• _ABOUT THIS TASK_
Gather every line in the records below that contains the word "chronique".
___ INFORMATION GIVEN ___
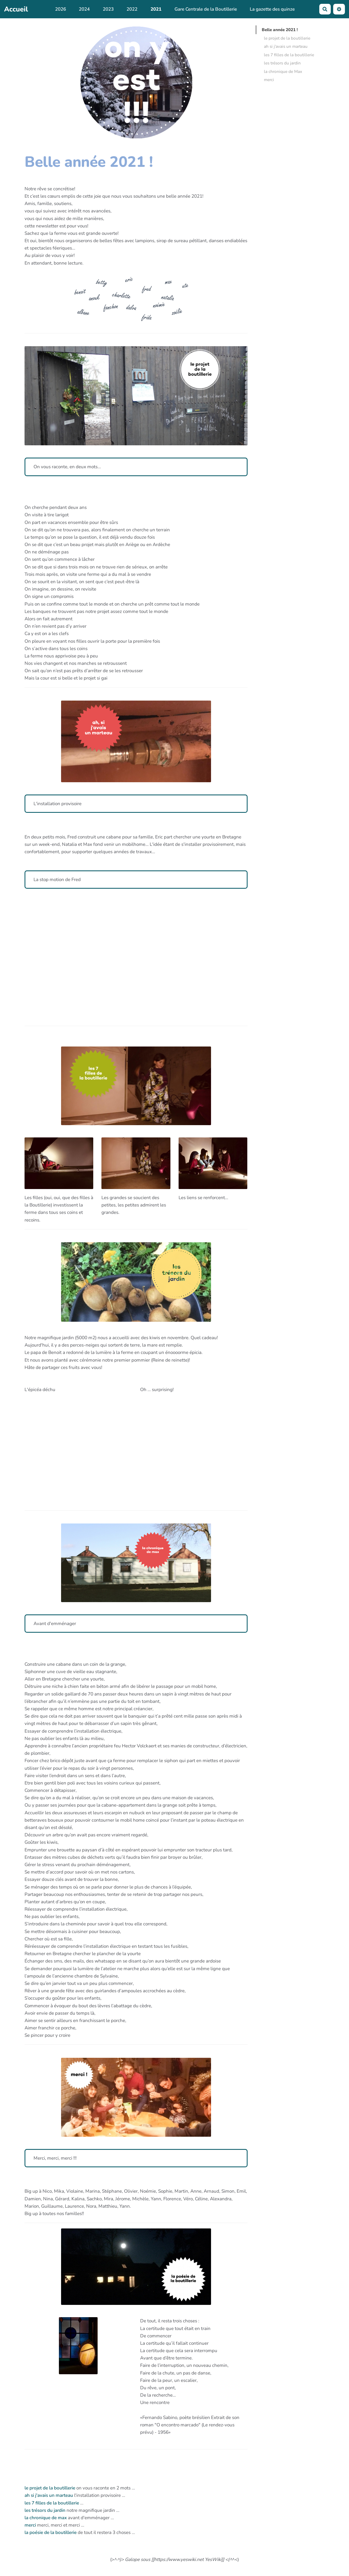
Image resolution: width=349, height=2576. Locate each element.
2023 (108, 9)
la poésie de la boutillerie (51, 2532)
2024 (84, 9)
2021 (156, 9)
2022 (132, 9)
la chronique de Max (283, 85)
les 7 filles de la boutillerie (52, 2503)
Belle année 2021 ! (280, 23)
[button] (339, 9)
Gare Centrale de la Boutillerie (205, 9)
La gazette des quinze (272, 9)
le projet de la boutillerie (50, 2488)
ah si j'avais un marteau (49, 2495)
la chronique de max (46, 2518)
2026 (60, 9)
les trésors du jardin (45, 2510)
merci (31, 2525)
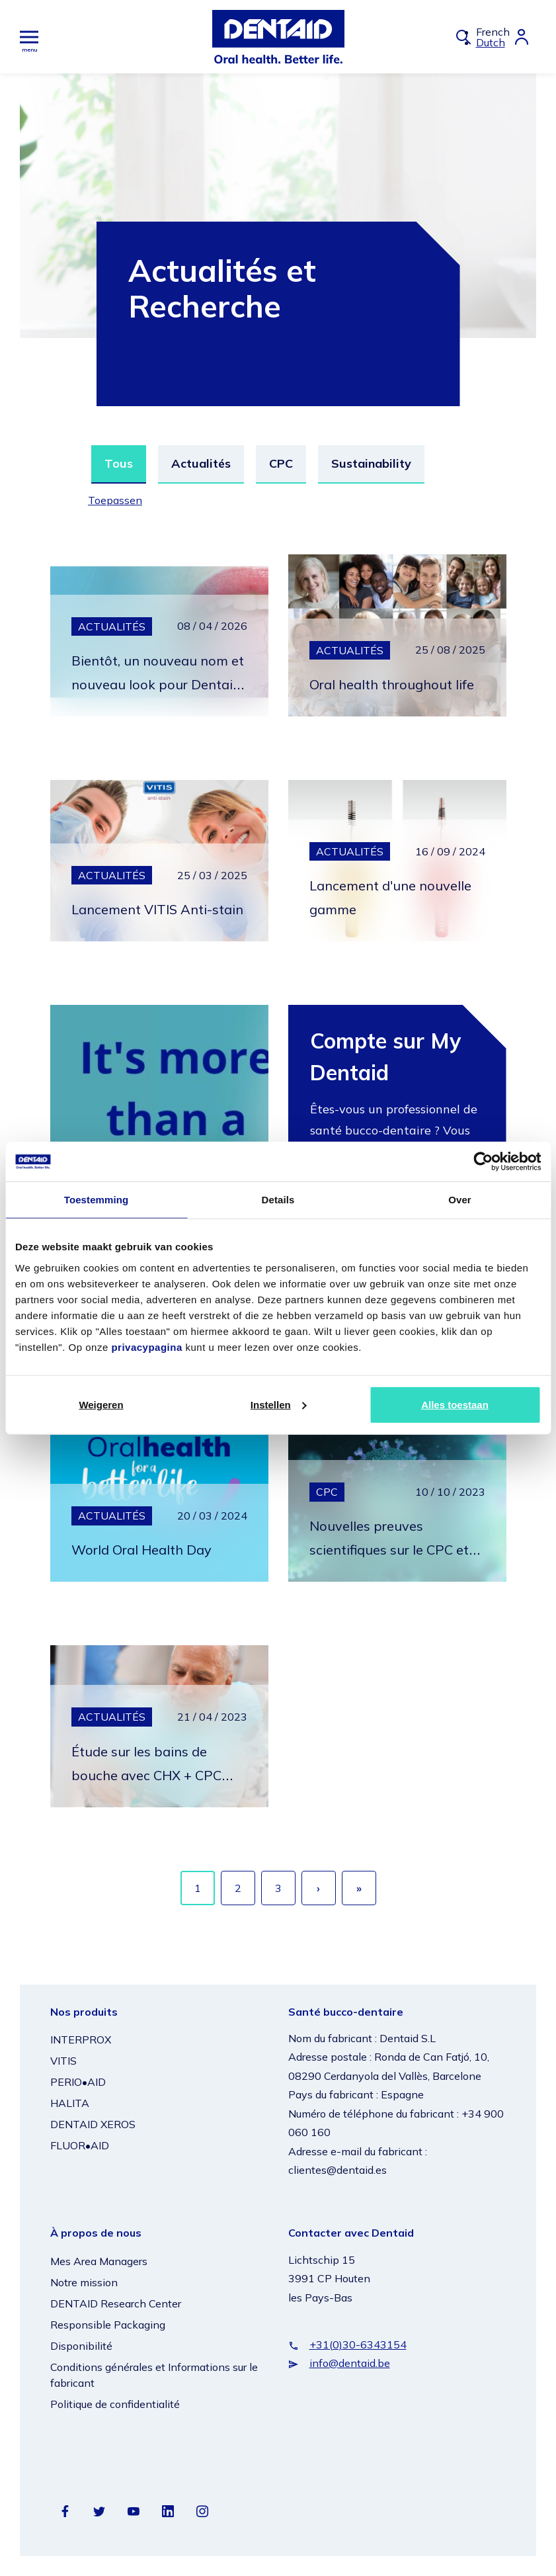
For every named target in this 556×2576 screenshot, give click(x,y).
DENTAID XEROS (93, 2124)
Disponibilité (81, 2345)
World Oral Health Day (155, 1549)
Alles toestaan (455, 1404)
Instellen (279, 1404)
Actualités (201, 463)
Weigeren (101, 1404)
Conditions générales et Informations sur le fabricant (154, 2374)
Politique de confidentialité (115, 2404)
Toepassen (117, 499)
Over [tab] (459, 1199)
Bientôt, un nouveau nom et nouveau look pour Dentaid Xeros (147, 683)
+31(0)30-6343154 (358, 2344)
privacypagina (146, 1346)
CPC (281, 463)
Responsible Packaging (107, 2324)
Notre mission (84, 2282)
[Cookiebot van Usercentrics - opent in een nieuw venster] (483, 1162)
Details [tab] (278, 1199)
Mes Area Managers (98, 2261)
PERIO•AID (78, 2081)
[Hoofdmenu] (29, 36)
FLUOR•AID (79, 2145)
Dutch (490, 42)
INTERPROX (80, 2039)
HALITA (69, 2103)
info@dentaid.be (349, 2363)
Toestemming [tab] (96, 1199)
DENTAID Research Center (115, 2303)
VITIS (63, 2060)
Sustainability (371, 463)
___
• _ANSWER SPACE_
la chronique de Max (283, 85)
la chronique de max (46, 2518)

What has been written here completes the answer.